TASK INSTRUCTIONS:
Find the line below that contains "(第三版) (354, 342)". Transcribe it and every line after it exactly, adding nothing.

----------------------------------------

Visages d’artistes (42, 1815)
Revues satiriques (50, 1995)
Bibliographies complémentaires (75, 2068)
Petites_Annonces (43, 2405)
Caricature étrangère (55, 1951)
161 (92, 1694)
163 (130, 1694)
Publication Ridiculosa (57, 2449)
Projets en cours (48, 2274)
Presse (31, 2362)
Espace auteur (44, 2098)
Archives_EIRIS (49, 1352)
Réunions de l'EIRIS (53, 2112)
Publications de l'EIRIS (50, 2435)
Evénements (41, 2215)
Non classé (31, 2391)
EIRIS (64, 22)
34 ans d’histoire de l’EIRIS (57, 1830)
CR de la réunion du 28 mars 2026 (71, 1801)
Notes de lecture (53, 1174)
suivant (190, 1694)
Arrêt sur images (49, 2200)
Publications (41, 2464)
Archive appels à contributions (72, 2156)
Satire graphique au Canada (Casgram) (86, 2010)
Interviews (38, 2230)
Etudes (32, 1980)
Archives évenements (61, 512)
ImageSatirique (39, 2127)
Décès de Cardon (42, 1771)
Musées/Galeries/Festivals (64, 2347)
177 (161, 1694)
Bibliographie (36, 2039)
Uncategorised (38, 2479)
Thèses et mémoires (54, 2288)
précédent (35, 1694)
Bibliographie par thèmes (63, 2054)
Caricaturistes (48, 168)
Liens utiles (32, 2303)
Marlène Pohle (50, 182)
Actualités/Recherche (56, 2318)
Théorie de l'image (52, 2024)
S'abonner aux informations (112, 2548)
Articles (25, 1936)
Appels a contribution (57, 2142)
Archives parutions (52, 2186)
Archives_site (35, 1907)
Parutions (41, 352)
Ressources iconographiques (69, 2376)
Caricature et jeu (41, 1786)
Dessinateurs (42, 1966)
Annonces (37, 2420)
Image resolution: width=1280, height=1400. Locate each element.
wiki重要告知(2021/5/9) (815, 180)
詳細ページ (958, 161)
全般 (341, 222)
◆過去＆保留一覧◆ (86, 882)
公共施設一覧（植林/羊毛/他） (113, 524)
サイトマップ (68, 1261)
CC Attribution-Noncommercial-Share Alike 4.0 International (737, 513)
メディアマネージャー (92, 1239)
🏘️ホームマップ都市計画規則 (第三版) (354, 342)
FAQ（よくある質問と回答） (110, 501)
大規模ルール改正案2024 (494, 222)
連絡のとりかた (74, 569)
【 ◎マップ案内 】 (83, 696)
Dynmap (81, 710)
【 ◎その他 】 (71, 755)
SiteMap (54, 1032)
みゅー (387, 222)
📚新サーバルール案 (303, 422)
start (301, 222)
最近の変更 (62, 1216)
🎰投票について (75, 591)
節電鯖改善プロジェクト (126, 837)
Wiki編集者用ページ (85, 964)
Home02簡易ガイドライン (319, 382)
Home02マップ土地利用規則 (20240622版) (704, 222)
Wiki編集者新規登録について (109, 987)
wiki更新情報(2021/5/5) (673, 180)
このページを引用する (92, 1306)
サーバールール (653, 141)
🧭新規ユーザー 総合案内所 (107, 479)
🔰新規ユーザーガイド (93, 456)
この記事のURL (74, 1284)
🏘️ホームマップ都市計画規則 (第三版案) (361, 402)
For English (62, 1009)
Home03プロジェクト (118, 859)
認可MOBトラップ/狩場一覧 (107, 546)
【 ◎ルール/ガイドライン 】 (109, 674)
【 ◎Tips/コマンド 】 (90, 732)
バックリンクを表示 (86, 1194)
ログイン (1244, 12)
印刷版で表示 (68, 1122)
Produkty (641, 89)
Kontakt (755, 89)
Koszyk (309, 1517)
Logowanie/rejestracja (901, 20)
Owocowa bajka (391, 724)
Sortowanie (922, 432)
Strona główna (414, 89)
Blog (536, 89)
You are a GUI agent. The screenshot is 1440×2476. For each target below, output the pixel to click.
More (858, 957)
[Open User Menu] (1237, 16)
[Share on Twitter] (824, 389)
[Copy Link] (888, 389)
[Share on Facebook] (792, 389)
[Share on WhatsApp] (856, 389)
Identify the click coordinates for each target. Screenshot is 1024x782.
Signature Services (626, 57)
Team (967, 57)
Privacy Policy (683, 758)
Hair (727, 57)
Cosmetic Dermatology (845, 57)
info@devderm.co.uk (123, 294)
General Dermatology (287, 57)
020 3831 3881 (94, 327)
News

----------------------------------------

RESPONSE BELOW:
🏘️ホームマップ都市計画規則 (第三版) (354, 342)
FAQ（よくある質問と回答） (110, 501)
大規模ルール改正案2024 (494, 222)
連絡のとりかた (74, 569)
【 ◎マップ案内 】 (83, 696)
Dynmap (81, 710)
【 ◎その他 】 (71, 755)
SiteMap (54, 1032)
みゅー (387, 222)
📚新サーバルール案 (303, 422)
start (301, 222)
最近の変更 (62, 1216)
🎰投票について (75, 591)
節電鯖改善プロジェクト (126, 837)
Wiki編集者用ページ (85, 964)
Home02簡易ガイドライン (319, 382)
Home02マップ土地利用規則 (20240622版) (704, 222)
Wiki編集者新規登録について (109, 987)
wiki更新情報(2021/5/5) (673, 180)
このページを引用する (92, 1306)
サーバールール (653, 141)
🧭新規ユーザー 総合案内所 (107, 479)
🔰新規ユーザーガイド (93, 456)
この記事のURL (74, 1284)
🏘️ホームマップ都市計画規則 (第三版案) (361, 402)
For English (62, 1009)
Home03プロジェクト (118, 859)
認可MOBトラップ/狩場一覧 (107, 546)
【 ◎ルール/ガイドライン 】 (109, 674)
【 ◎Tips/コマンド 】 (90, 732)
バックリンクを表示 (86, 1194)
ログイン (1244, 12)
印刷版で表示 (68, 1122)
Produkty (641, 89)
Kontakt (755, 89)
Koszyk (309, 1517)
Logowanie/rejestracja (901, 20)
Owocowa bajka (391, 724)
Sortowanie (922, 432)
Strona główna (414, 89)
Blog (536, 89)
You are a GUI agent. The screenshot is 1440×2476. For each target below, output the pixel to click.
More (858, 957)
[Open User Menu] (1237, 16)
[Share on Twitter] (824, 389)
[Copy Link] (888, 389)
[Share on Facebook] (792, 389)
[Share on WhatsApp] (856, 389)
Identify the click coordinates for each target. Screenshot is 1024x782.
Signature Services (626, 57)
Team (967, 57)
Privacy Policy (683, 758)
Hair (727, 57)
Cosmetic Dermatology (845, 57)
info@devderm.co.uk (123, 294)
General Dermatology (287, 57)
020 3831 3881 (94, 327)
News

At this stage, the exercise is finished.